Hypostasis changes a propositional formula of the form X is Y the X of the form Y or X has Y-ness . The logical functioning of the second object Y-ness Consists Solely in the Truth Gains Of Those proposals That avez la Corresponding abstract property Y as the predicate. The object of thought may be called a hypostatic object and in some senses an abstract object and a formal object .

The Above definition is adapted from the one Given by Charles Sanders Peirce (CP 4.235, “The Simplest Mathematics” (1902), in Collected Papers , PC 4227-323). As it is described, it is important that it be used in an analogous way, and that it converts to an adjective or predicate into an extra subject, thereby increasing the number of “subject” slots. – called the arity or adicity – of the main predicate.

The transformation of “honey is sweet” into “honey possesses sweetness” can be viewed in several ways:

The grammatical trace of this hypostatic transformation is a process that extracts the adjective “sweet” from the predicate “is sweet”, replacing it by a new, increased-arity predicate “possesses”, and a by-product of the reaction, as it was, precipitating out the substantive “sweetness” as a second subject of the new predicate.

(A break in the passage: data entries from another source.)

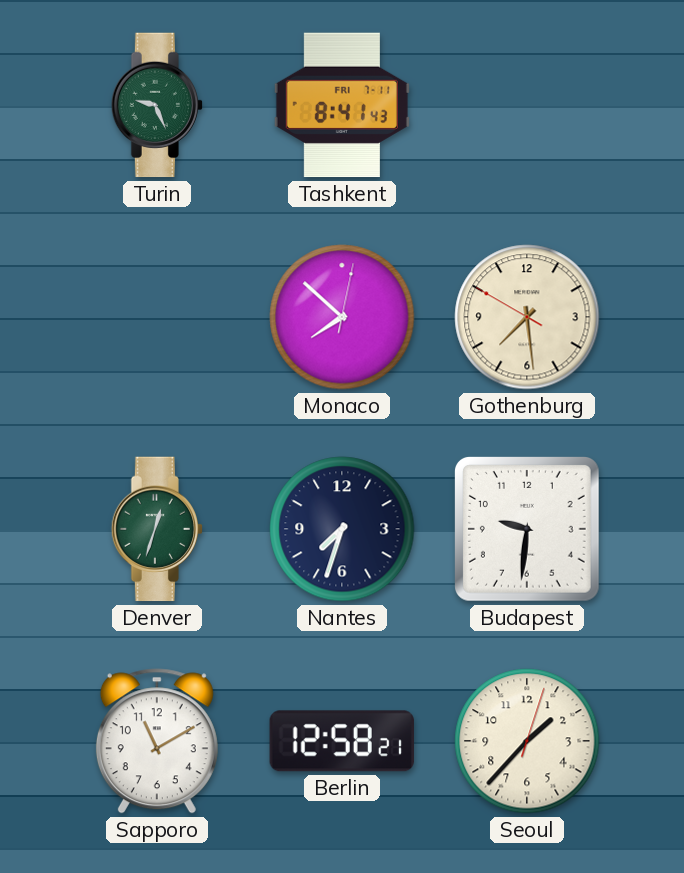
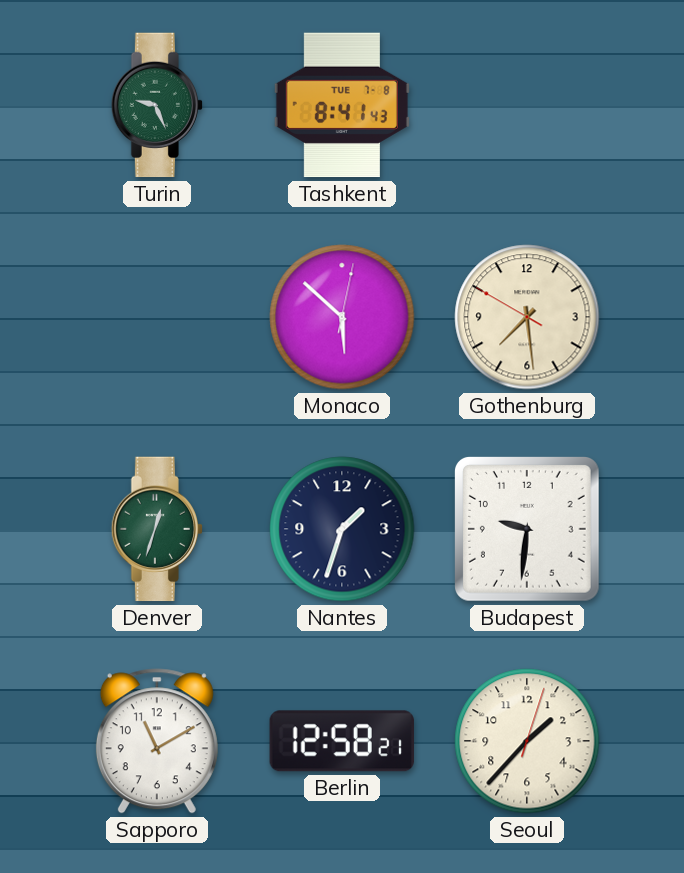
Tashkent date: FRI 7-11 -> TUE 7-8
Monaco: 7:52 -> 5:52
Nantes: 7:33 -> 1:33
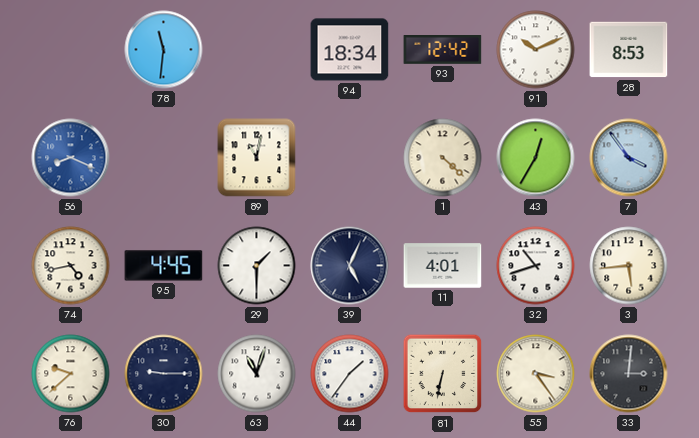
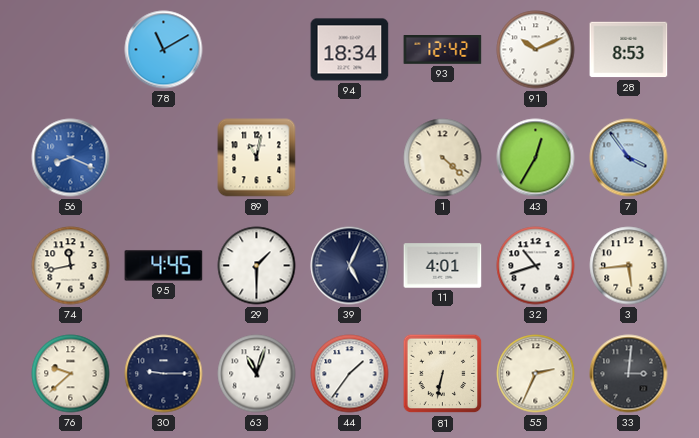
78: 11:31 -> 11:10
74: 4:43 -> 11:43
55: 3:24 -> 2:34
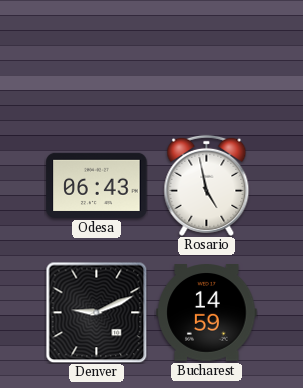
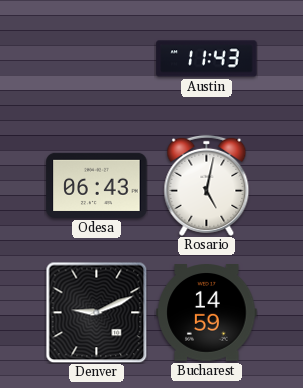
Austin: none -> 11:43
Rosario: 4:58 -> 5:02
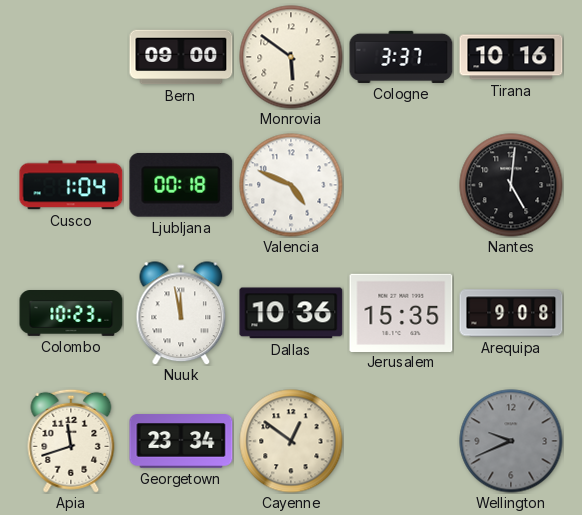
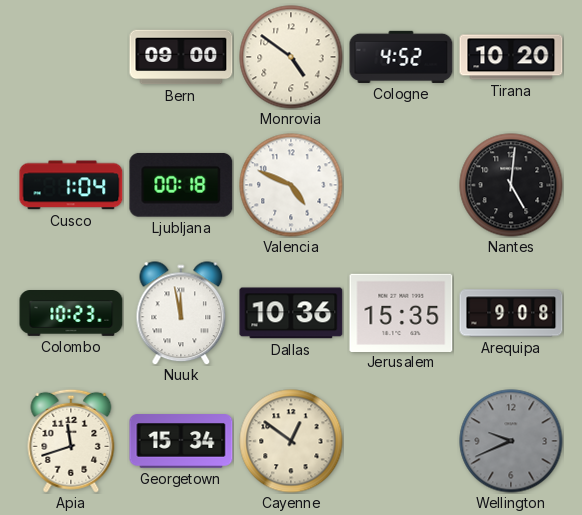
Monrovia: 5:51 -> 4:51
Cologne: 3:37 -> 4:52
Tirana: 10:16 -> 10:20
Georgetown: 23:34 -> 15:34
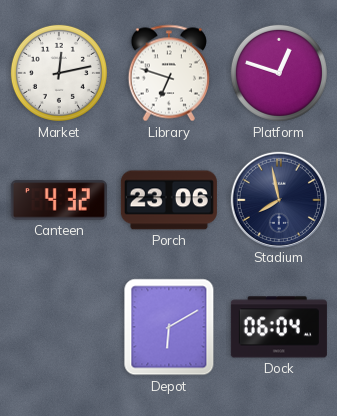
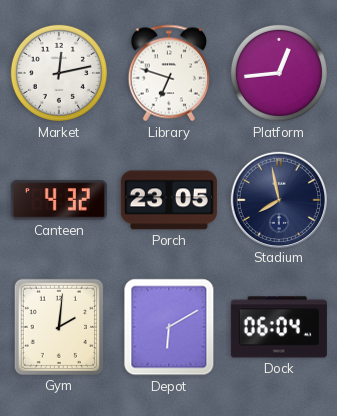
Platform: 12:48 -> 12:44
Porch: 23:06 -> 23:05
Gym: none -> 2:01
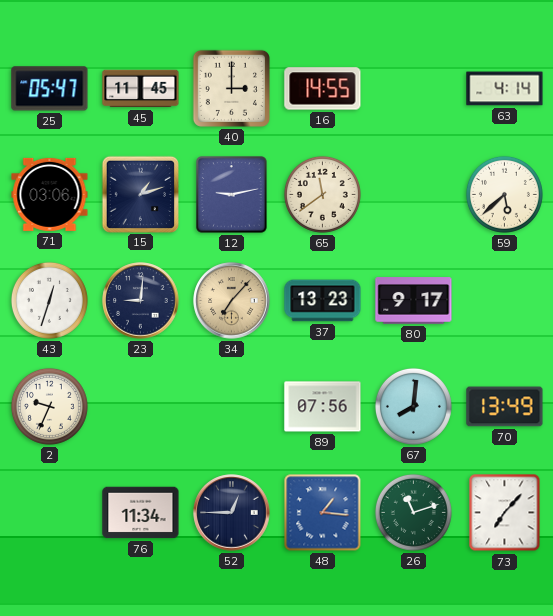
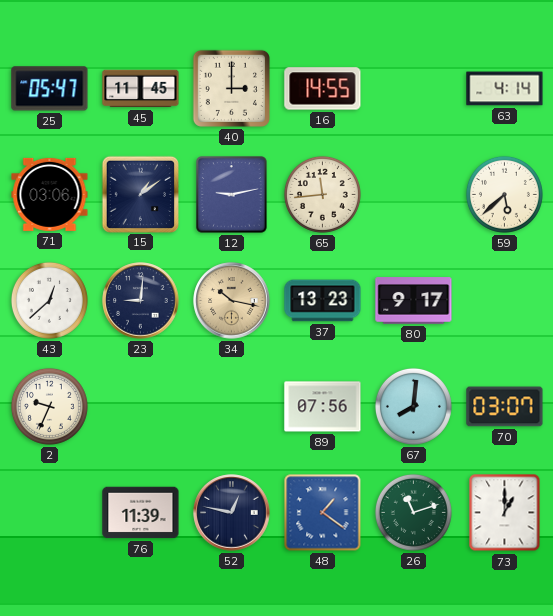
15: 1:12 -> 1:09
65: 11:39 -> 11:44
43: 12:33 -> 12:38
34: 7:07 -> 10:17
70: 13:49 -> 03:07
76: 11:34 -> 11:39
52: 12:45 -> 12:47
48: 1:16 -> 1:21
73: 7:07 -> 1:00
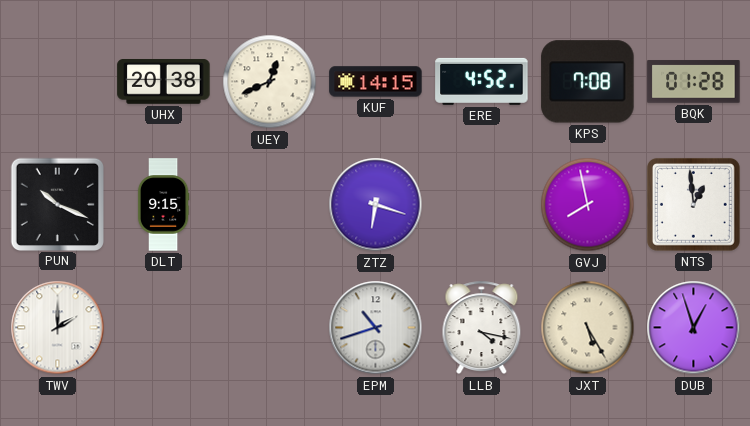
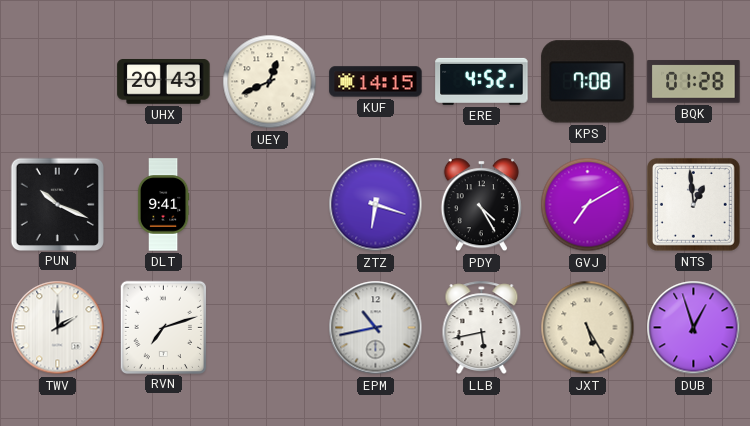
UHX: 20:38 -> 20:43
DLT: 9:15 -> 9:41
PDY: none -> 4:25
GVJ: 7:58 -> 7:10
RVN: none -> 7:12
EPM: 10:42 -> 10:43
LLB: 4:17 -> 5:43
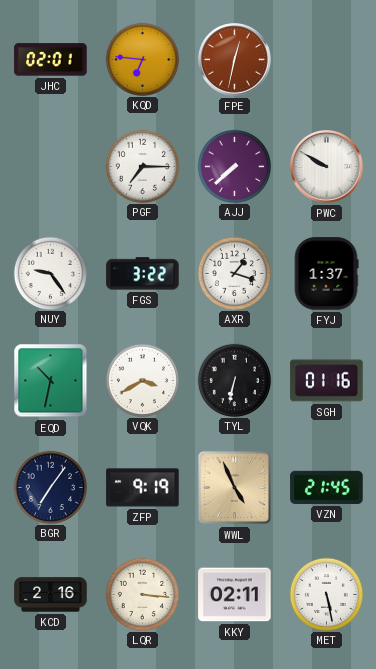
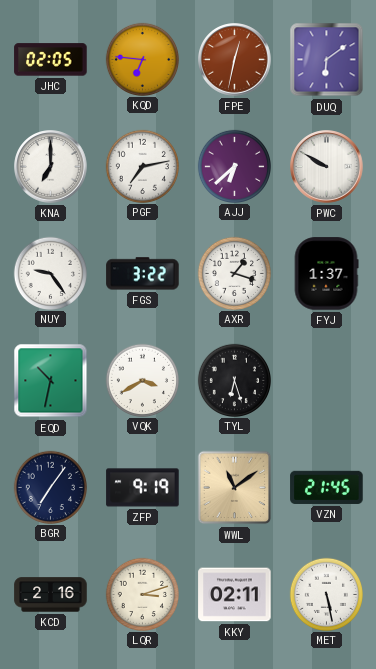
JHC: 02:01 -> 02:05
DUQ: none -> 6:09
KNA: none -> 7:00
PGF: 7:15 -> 7:13
AJJ: 7:38 -> 6:38
TYL: 6:32 -> 6:27
SGH: 01:16 -> none
WWL: 4:56 -> 11:09
LQR: 3:16 -> 3:12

The abstraction of hypostasis takes the form of “taste” in “honey is sweet” and gives it formal metaphysical characteristics in “honey has sweetness”.

See also

  • Abstraction
  • Abstraction in computing
  • Abstraction in mathematics
  • analogy
  • Category theory
  • Continuous predicate
  • reification
  • E-premium

References

  • Peirce, CS , Collected Papers of Charles Sanders Peirce , vols. 1-6 (1931-1935), Charles Hartshorne and Paul Weiss , eds., Vols. 7-8 (1958), Arthur W. Burks , ed., Harvard University Press, Cambridge, MA.